The Street Finds its Own Uses for the Law of Unintended Consequences

My latest article for the O'Reilly Network is up, all about the magnificent power of innovation.

Constraint is the enemy of innovation. Blocks (and high-tech blocks, like Legos) are the darlings of educators and child-development specialists because they encourage open-ended play (likewise, the profitable trend to license Lego kits is bemoaned by the same educators because it constrains children's imaginations). Tamper-resistant seals and proprietary connectors discourage innovation through constraint.


The technological equivalent of the humble block is the Universal Turing Machine. Alan Turing, the father of modern computing, revolutionized computers with his realization that it was possible to replace all the special-purpose electronic computers of his day — one device for calculating one function, another to calculate another — with a single, meta-machine.


This Universal Machine — the foundation of the microprocessor in your watch, alarm clock, VCR, laptop and singing greeting card — is capable of performing any task that can be expressed mathematically. The Universal Machine ushered in an era of unprecedented innovation. It was the protean, primordial goo that was stretched and deformed and smooshed into every corner of human existence.

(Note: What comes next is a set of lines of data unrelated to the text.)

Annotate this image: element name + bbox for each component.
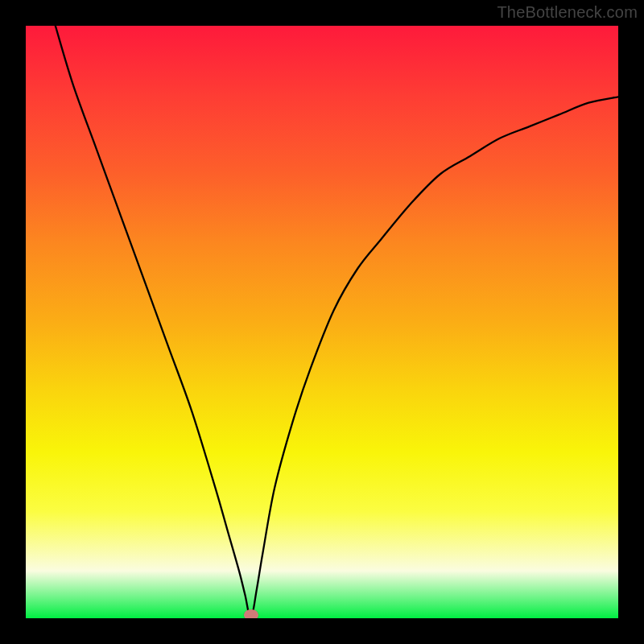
minimum-marker bbox=[244, 609, 258, 618]
chart-frame: TheBottleneck.com bbox=[0, 0, 644, 644]
plot-area bbox=[26, 26, 618, 618]
watermark-label: TheBottleneck.com bbox=[497, 3, 638, 22]
bottleneck-curve bbox=[26, 26, 618, 618]
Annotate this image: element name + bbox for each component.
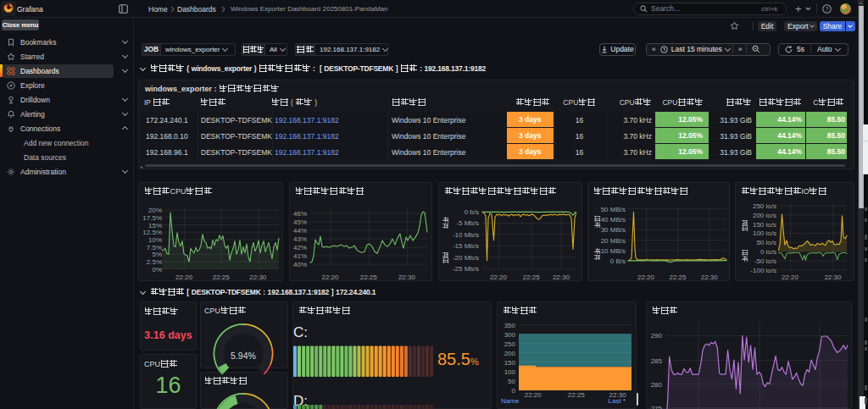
svg-text:?: ? bbox=[826, 5, 829, 11]
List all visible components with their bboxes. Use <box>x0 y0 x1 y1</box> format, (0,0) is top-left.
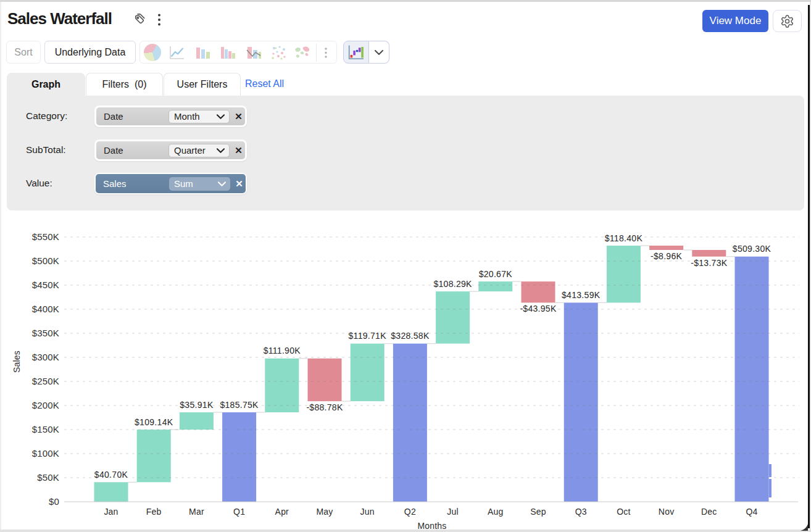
svg-text:$100K: $100K <box>32 448 59 459</box>
svg-text:Q3: Q3 <box>575 507 587 517</box>
svg-text:$500K: $500K <box>32 256 59 266</box>
svg-text:Jul: Jul <box>447 507 459 517</box>
svg-text:May: May <box>316 507 333 517</box>
svg-text:$550K: $550K <box>32 231 59 242</box>
svg-text:Jan: Jan <box>104 507 118 517</box>
svg-text:Q2: Q2 <box>404 507 416 517</box>
svg-text:Months: Months <box>417 521 446 531</box>
svg-text:Sep: Sep <box>530 507 546 517</box>
svg-text:Aug: Aug <box>488 507 504 517</box>
svg-text:$109.14K: $109.14K <box>135 417 173 427</box>
svg-text:$20.67K: $20.67K <box>479 269 513 279</box>
svg-text:$200K: $200K <box>32 400 59 410</box>
svg-text:$300K: $300K <box>32 352 59 362</box>
svg-text:$50K: $50K <box>37 472 59 483</box>
svg-text:$509.30K: $509.30K <box>733 244 771 254</box>
svg-text:Jun: Jun <box>360 507 375 517</box>
svg-text:Sales: Sales <box>12 351 22 373</box>
svg-text:Dec: Dec <box>701 507 717 517</box>
svg-text:Nov: Nov <box>659 507 675 517</box>
svg-text:$108.29K: $108.29K <box>433 279 472 289</box>
svg-text:-$88.78K: -$88.78K <box>306 402 343 412</box>
svg-text:Feb: Feb <box>146 507 162 517</box>
svg-text:Oct: Oct <box>617 507 630 517</box>
svg-text:$185.75K: $185.75K <box>220 400 259 410</box>
svg-text:Mar: Mar <box>189 507 204 517</box>
svg-text:Apr: Apr <box>275 507 289 517</box>
svg-text:$118.40K: $118.40K <box>605 233 643 243</box>
svg-text:$328.58K: $328.58K <box>391 331 430 341</box>
svg-text:$111.90K: $111.90K <box>264 346 301 355</box>
svg-text:$35.91K: $35.91K <box>180 400 214 410</box>
svg-text:$250K: $250K <box>32 376 59 386</box>
svg-text:-$8.96K: -$8.96K <box>651 251 682 261</box>
svg-text:$150K: $150K <box>32 424 59 434</box>
svg-text:$119.71K: $119.71K <box>349 331 387 341</box>
svg-text:$40.70K: $40.70K <box>94 470 128 480</box>
svg-text:$0: $0 <box>49 496 59 507</box>
svg-text:Q4: Q4 <box>746 507 757 517</box>
svg-text:$350K: $350K <box>32 328 59 338</box>
svg-text:-$43.95K: -$43.95K <box>520 304 557 314</box>
svg-text:$450K: $450K <box>32 280 59 290</box>
svg-text:$400K: $400K <box>32 304 59 314</box>
svg-text:-$13.73K: -$13.73K <box>691 258 728 268</box>
svg-text:$413.59K: $413.59K <box>562 290 601 300</box>
svg-text:Q1: Q1 <box>233 507 245 517</box>
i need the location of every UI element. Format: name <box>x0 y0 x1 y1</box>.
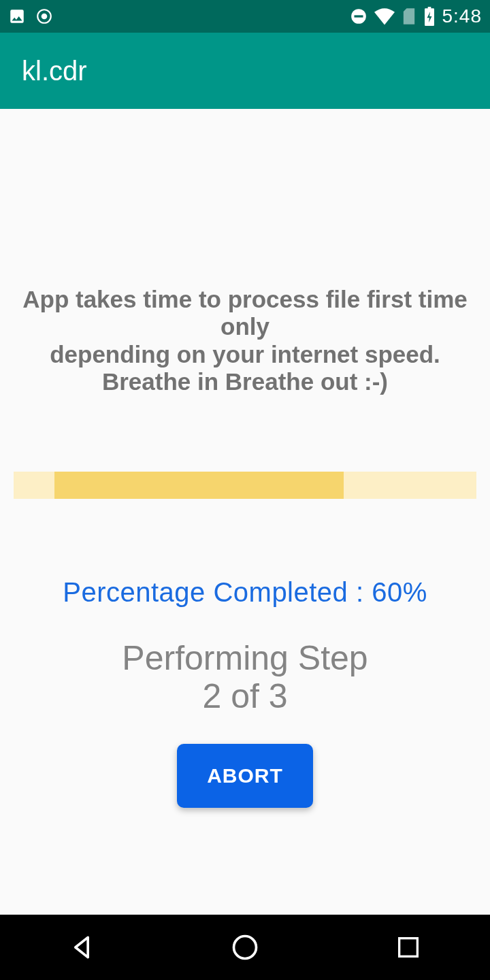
svg-point-1 <box>42 14 48 20</box>
recent-icon <box>395 934 422 961</box>
no-sim-icon <box>402 7 416 26</box>
battery-charging-icon <box>423 7 436 26</box>
progress-bar <box>14 472 476 499</box>
nav-back-button[interactable] <box>61 927 102 968</box>
dnd-icon <box>350 7 368 25</box>
status-bar: 5:48 <box>0 0 490 33</box>
nav-recent-button[interactable] <box>388 927 429 968</box>
svg-point-6 <box>234 936 257 959</box>
status-time: 5:48 <box>442 5 483 27</box>
wifi-icon <box>374 7 395 25</box>
nav-home-button[interactable] <box>225 927 265 968</box>
percentage-completed-label: Percentage Completed : 60% <box>14 577 476 608</box>
step-line-2: 2 of 3 <box>14 677 476 715</box>
app-bar: kl.cdr <box>0 33 490 109</box>
back-icon <box>67 932 97 962</box>
step-text: Performing Step 2 of 3 <box>14 639 476 715</box>
svg-rect-5 <box>427 7 431 10</box>
main-content: App takes time to process file first tim… <box>0 109 490 915</box>
status-left-icons <box>8 7 53 25</box>
info-text: App takes time to process file first tim… <box>14 286 476 395</box>
info-line-2: depending on your internet speed. <box>14 341 476 368</box>
svg-rect-7 <box>399 938 418 957</box>
progress-fill <box>54 472 344 499</box>
app-title: kl.cdr <box>22 56 87 86</box>
info-line-3: Breathe in Breathe out :-) <box>14 368 476 395</box>
circle-icon <box>35 7 53 25</box>
svg-rect-3 <box>354 15 363 17</box>
step-line-1: Performing Step <box>14 639 476 677</box>
info-line-1: App takes time to process file first tim… <box>14 286 476 341</box>
abort-button-container: ABORT <box>14 744 476 808</box>
status-right-icons: 5:48 <box>350 5 483 27</box>
navigation-bar <box>0 915 490 980</box>
abort-button[interactable]: ABORT <box>177 744 313 808</box>
photo-icon <box>8 7 26 25</box>
home-icon <box>230 932 260 962</box>
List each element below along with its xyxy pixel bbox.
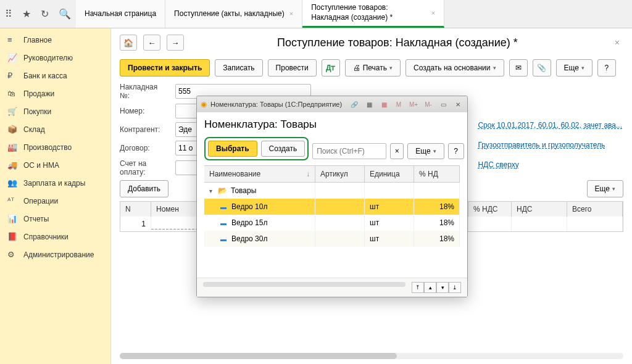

Turing's Machine gave us an aesthetic of mutability. Our world is increasingly full of configurable artifacts. The Transmeta chip changes its computing characteristics in response to software instructions, software-defined radio opens the possibility of a single card that can emulate a cell phone, an 802.11b card, or a digital TV receiver. Nanotechnology promises a world of Utility Fogs and smart matter that dynamically reconfigures meatspace as we move through it, optimizing reality to suit our needs.